The complaint in Vanderhye v. IParadigms, LLC represented an interesting attempt to attack an on-line, computerized plagiarism detection service by accusing the service of copyright infringement. See Vanderhye v. IParadigms, LLC, 562 F.3d 630 (4th Cir. 2009).
IParadigm operates an on-line plagiarism detection service called Turnitin. Schools require students to submit writing assignments to Turnitin, which are compared to other writings in Turnitin’s database. The database contains other student papers, as well as commercial and academic journal articles. Turnitin supposedly creates a “fingerprint” of the student’s papers by applying various mathematical algorithms. Turnitin then compares this digital fingerprint to the fingerprints of the other works in its database and generates an “Originality Report” which indicates the percentage of the student’s work that appears not to be original.

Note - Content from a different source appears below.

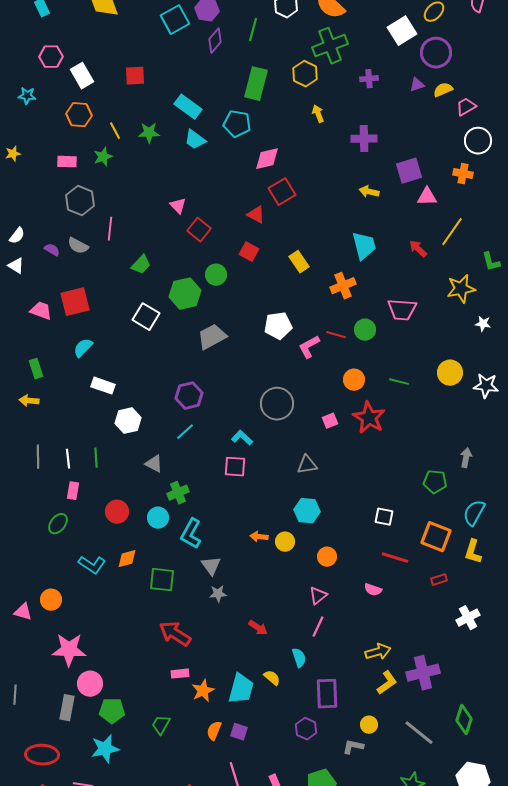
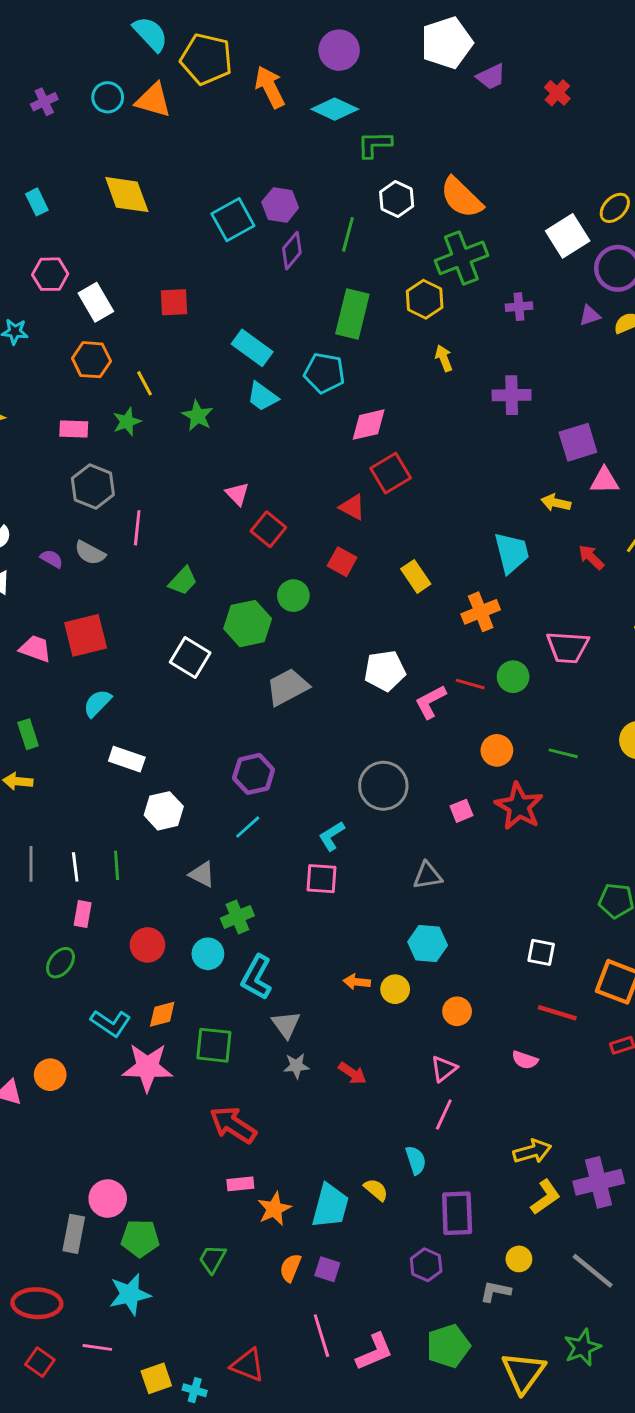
green star: (149, 133) -> (198, 416), moved, turned 30
yellow arrow: (369, 192) -> (556, 503), moved
cyan L-shape: (242, 438) -> (332, 836), turned -75
red arrow: (258, 628) -> (352, 1073), moved
pink star: (69, 650) -> (147, 1067), moved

With permission from participating schools, Turnitin will place the submitted writing assignments into its database, so that they become part of the database used to evaluate the originality of subsequent student papers. The plaintiffs included three students who had submitted their papers to Turnitin for testing and whose papers were then archived in the database. The plaintiffs alleged that Turnitin’s inclusion of their papers in the database constituted copyright infringement.
The Fourth Circuit’s analysis focused on the “fair use” doctrine, which it characterized as “a privilege in others than the owner of the copyright to use the copyrighted material in a reasonable manner without the [copyright holder’s] consent.” 17 U.S.C. § 107 provides that fair use includes “criticism, comment, news reporting, teaching . . . scholarship or research.” The statute provides a four factor test to determine whether the use is fair.

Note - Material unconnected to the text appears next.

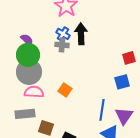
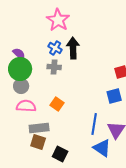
gray cross: (62, 45) -> (54, 67), moved
gray circle: (29, 72) -> (21, 86), size x0.6
gray rectangle: (25, 114) -> (39, 128), moved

The Court rejected the argument that because IParadigm’s use of the student papers was commercial that this required a finding that its use was unfair. Looking at the four factor test in the statute, the Court instead found that Turnitin’s use of the student papers was transformative, since the papers were being used for a different purpose in the Turnitin database than that for which they were originally prepared. It further found that Turnitin’s use of the papers did not discourage, but rather encouraged creative expression. While Turnitin used the whole of the plaintiff’s works, its use was so transformative that this factor was not decisive. Finally, it found no substantial evidence that Turnitin’s use of the papers in its database would affect the market for the papers.
It is not surprising that the 4th Circuit took the side of the schoolmasters in this case. Of course, any time a Court rules that it is OK for a third party to copy and then use an entire copyrighted work, it will raise eyebrows in some quarters.